Transcribe every line below exactly; no image goes into the output.

- - - -

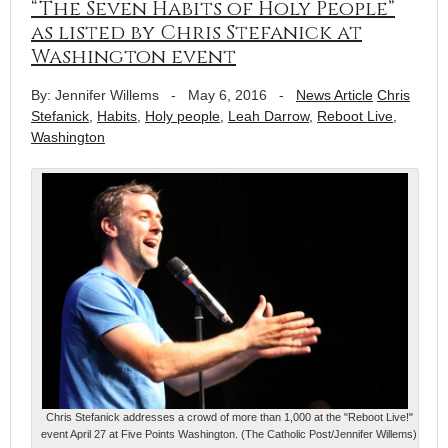
“The Seven Habits of Holy People”
as listed by Chris Stefanick at
Washington event
By: Jennifer Willems
-
May 6, 2016
-
News Article
Chris
Stefanick
,
Habits
,
Holy people
,
Leah Darrow
,
Reboot Live
,
Washington
Chris Stefanick addresses a crowd of more than 1,000 at the "Reboot Live!"
event April 27 at Five Points Washington. (The Catholic Post/Jennifer Willems)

- - - -

Exercise output
“The Seven Habits of Holy People”
as listed by Chris Stefanick at
Washington event
By: Jennifer Willems
-
May 6, 2016
-
News Article
Chris
Stefanick
,
Habits
,
Holy people
,
Leah Darrow
,
Reboot Live
,
Washington
Chris Stefanick addresses a crowd of more than 1,000 at the "Reboot Live!"
event April 27 at Five Points Washington. (The Catholic Post/Jennifer Willems)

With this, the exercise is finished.